TOPMELT 1.0: A topography-based distribution function approach to snowmelt simulation for hydrological modelling at basin scale

Mattia Zaramella1, Marco Borga1, Davide Zoccatelli1, and Luca Carturan1,2 Mattia Zaramella et al.
  • 1Department of Land, Environment, Agriculture and Forestry, University of Padua, Padova, 35020, Italy
  • 2Department of Geosciences, University of Padua, Padova, 35131, Italy

Abstract. Enhanced temperature-index distributed models for snowpack simulation, incorporating air temperature and a term for clear sky potential solar radiation, are increasingly used to simulate the spatial variability of the snow water equivalent. This paper presents a new snowpack model (termed TOPMELT) which integrates an enhanced temperature index model into a lumped basin scale hydrological model by exploiting a statistical representation of the distribution of clear sky potential solar radiation. This is obtained by discretising the full spatial distribution of clear sky potential solar radiation into a number of radiation classes. The computation required to generate a spatially distributed water equivalent reduces to a single calculation for each radiation class.
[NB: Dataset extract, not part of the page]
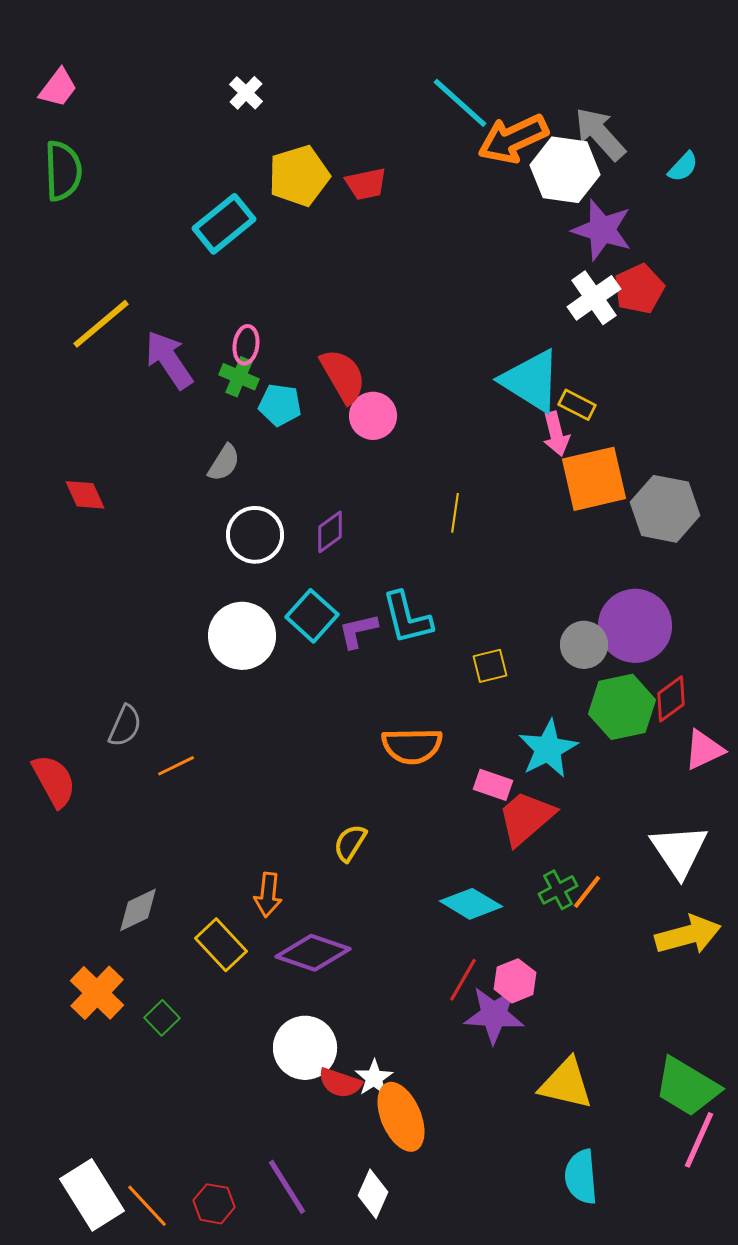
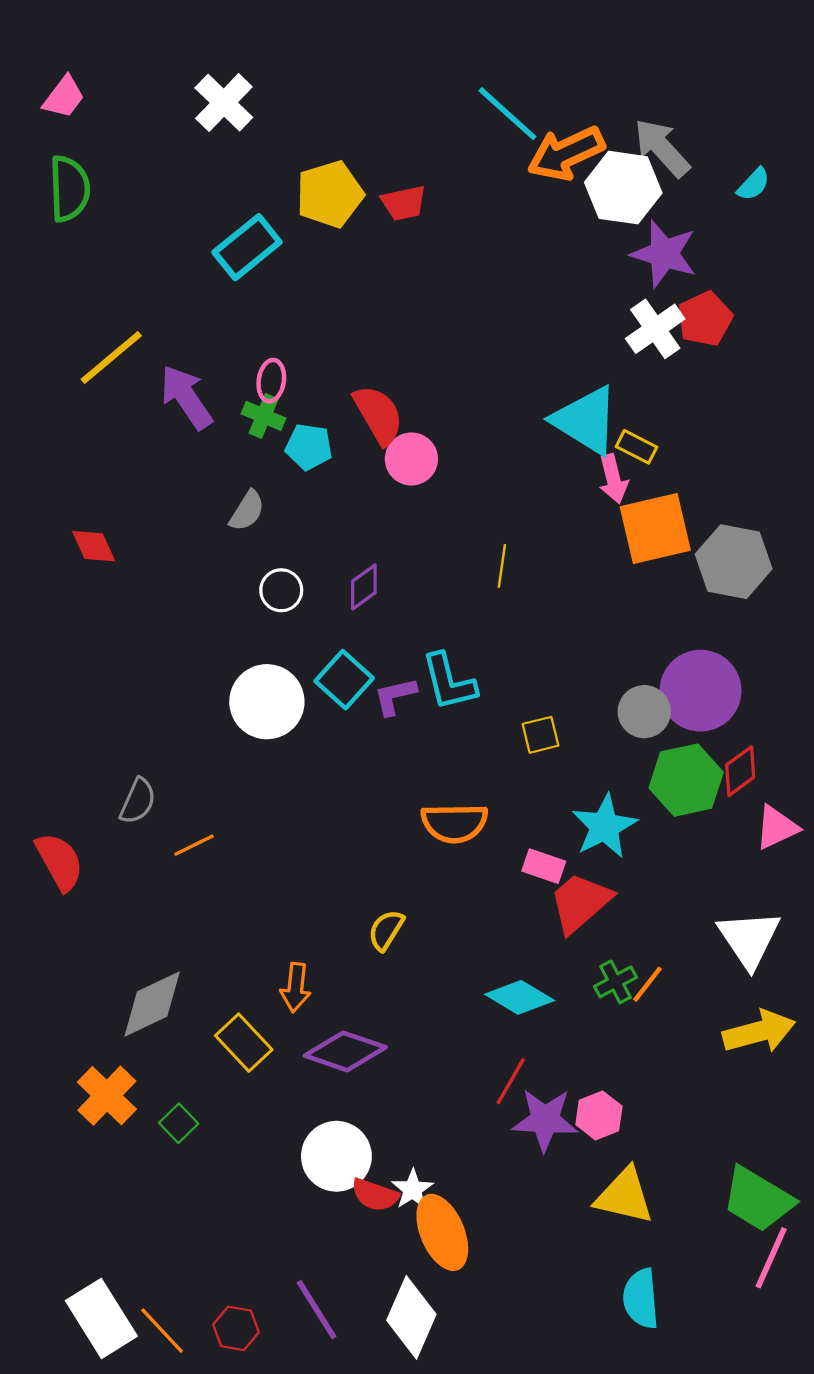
white cross: (246, 93) -> (224, 103), moved, size x1.6
white circle: (255, 535) -> (281, 590), size x0.7
gray diamond: (138, 910) -> (152, 1004), size x1.4
pink hexagon: (515, 981) -> (599, 1115), moved
white diamond: (373, 1194) -> (411, 1317), size x1.5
This turn into a potentially significant advantage when parameter sensitivity and uncertainty estimation procedures are carried out. The model includes a routine, which accounts for the variability of clear sky radiation distributions with time, ensuring a consistent temporal simulation of the snow mass balance. Thus, the model resembles a classical temperature-index model when only one radiation class for each elevation band is used, whereas it approximates a fully distributed model with increasing the number of the radiation classes (and correspondingly decreasing the area corresponding to each class). TOPMELT is applied over the Aurino basin at S. Giorgio, a 614 km\textsuperscript{2} catchment in the Upper Adige river basin (Eastern Alps, Italy) to examine the sensitivity of the snowpack model results to the temporal and spatial aggregation of the radiation fluxes.

Mattia Zaramella et al.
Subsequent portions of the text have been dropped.